These days there is a label for everything, especially in the dating world. "Friends with benefits" is different from a "bang buddy"; and "seeing", "dating" and "in a relationship" could all suggest different types of romances. The same goes with some of the nastier dating trends making the rounds, from "phubbing", "stashing" and "ghosting" to "zombieing" and "breadcrumbing".
Now, another label has just joined the list of dating behaviours that make us want to stay single — Roaching. According to Ask Men, the label describes a particular type of behaviour wherein the partner hides his or her "side" romances or hook-ups and attempts to downplay the problem when discovered.
It starts off with a couple who more often than not, met online. The two go on multiple dates, like each other, have sex and everything feels dreamy — it is that early stage in a relationship, so it is meant to! Then one of them lets slip that they are also dating other people, or maybe still perusing the isles of Tinder or Bumble.

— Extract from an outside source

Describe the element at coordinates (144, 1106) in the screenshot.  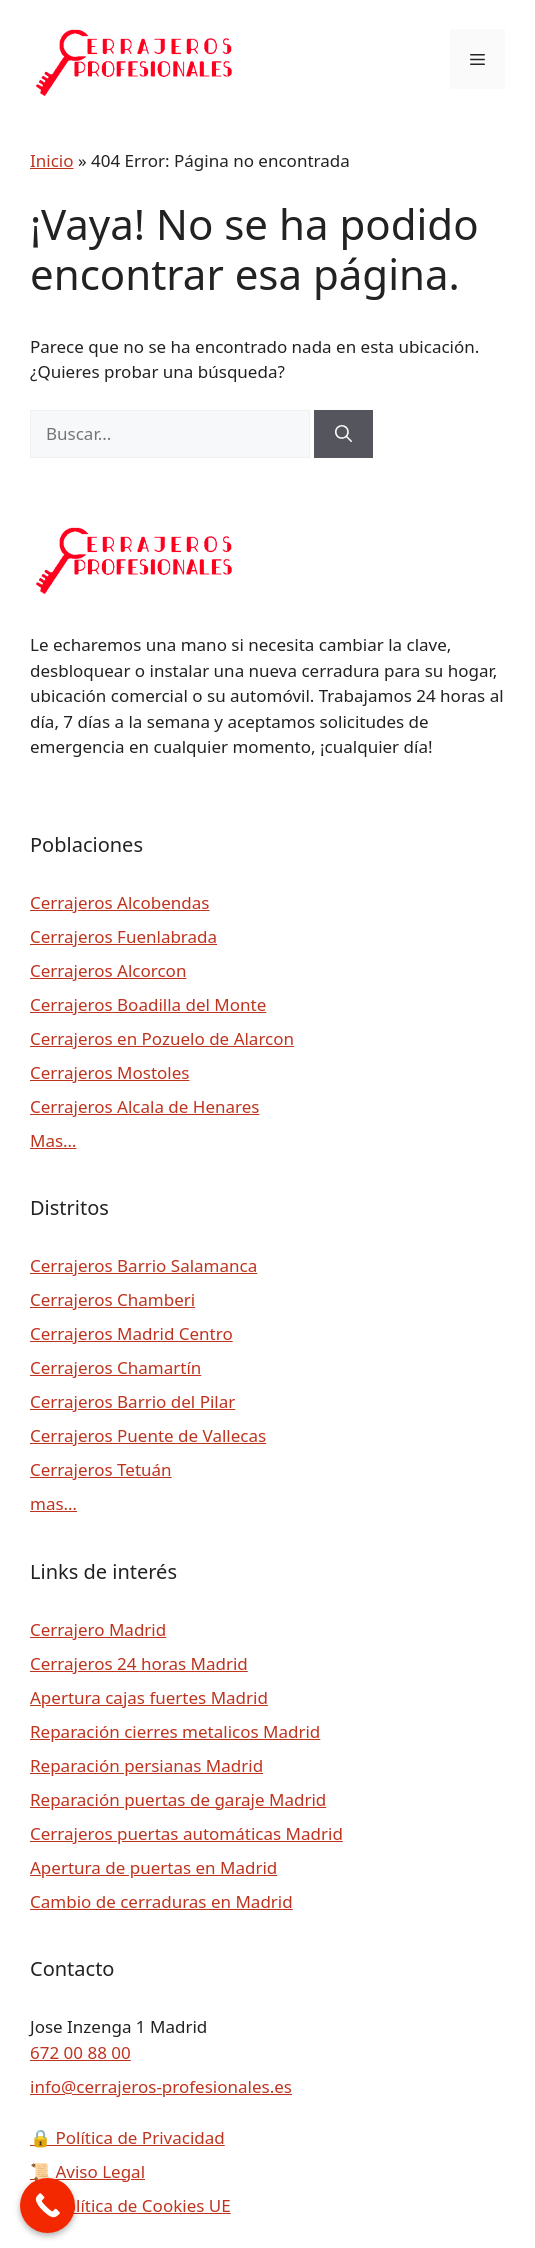
I see `Cerrajeros Alcala de Henares` at that location.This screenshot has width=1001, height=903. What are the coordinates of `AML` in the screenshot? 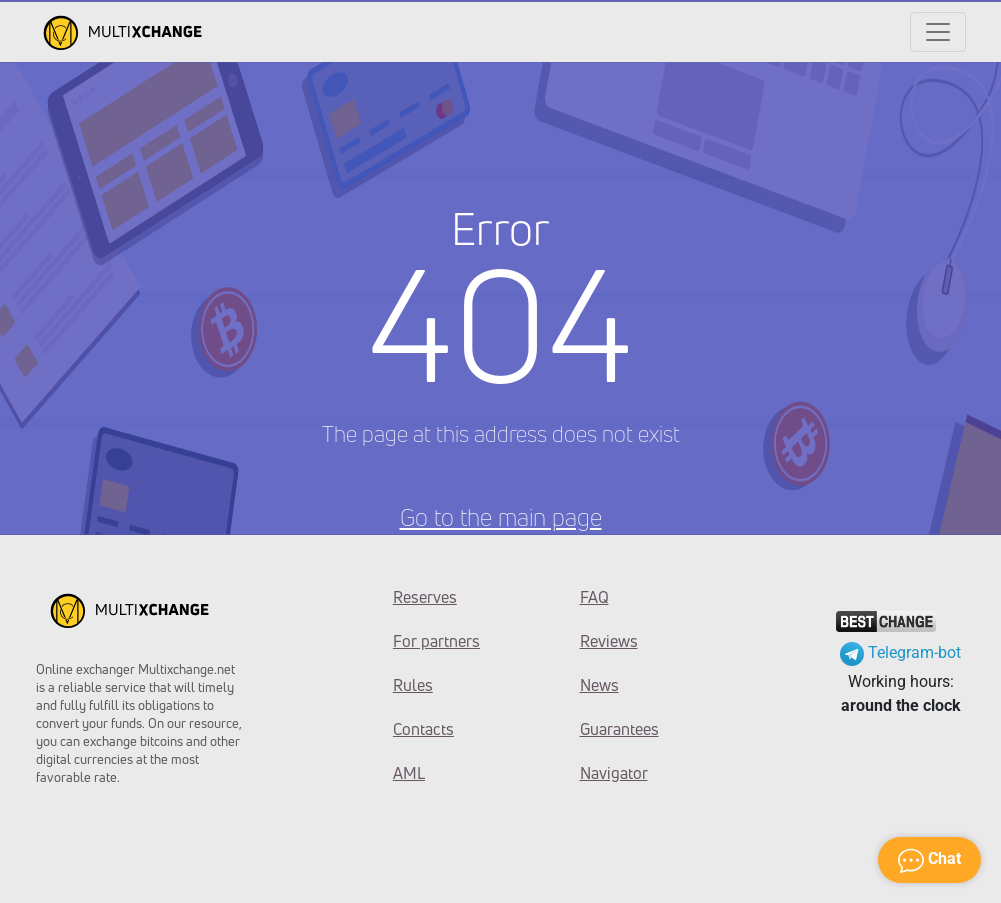 It's located at (409, 773).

The heart-shaped bubbles pop, the music comes to an end and the jarring white lights are switched on!
At this point, the person acts like it is no big deal... after all, the two never discussed if they were in an exclusive relationship — the other person simply "took it for granted". By suggesting this, the "roach" makes the partner believe that it was their own fault because they read too much into the romantic behaviour.
This is what is being labelled as "roaching" and according to the trendsetters at Ask Men, the name is an appropriate one. "As the adage goes, when you see one cockroach, there are many more you don't see. In this case, you may have seen just this person, but their hurtful behaviour was hiding a number of other confidantes, crushes, dates, flirtations, hook-ups and maybe even relationships from you. And like cockroaches, the behaviour's very common, and kind of nasty," the site explains.
For all purposes, roaching amounts to cheating and is deceitful behaviour which is more popular among people who use dating apps. With the choice of prospective partners at their fingertips, they find it easier to "keep their options" open.
How to deal with "roaches"?
Most victims of roaching would love to deal with their partners the same way one deals with cockroaches. Since they have yet to create a repellent to keep the bad ones away, psychotherapist and sex therapist David Ortmann believes that communication is the best bet.
"Most of the time in relationships we are trying, we try not to hurt somebody. Often, and particularly in poly relationships, you have got to risk hurt to be very clear in your communication. Silencing it in the name of not hurting someone is the most hurtful," he explained.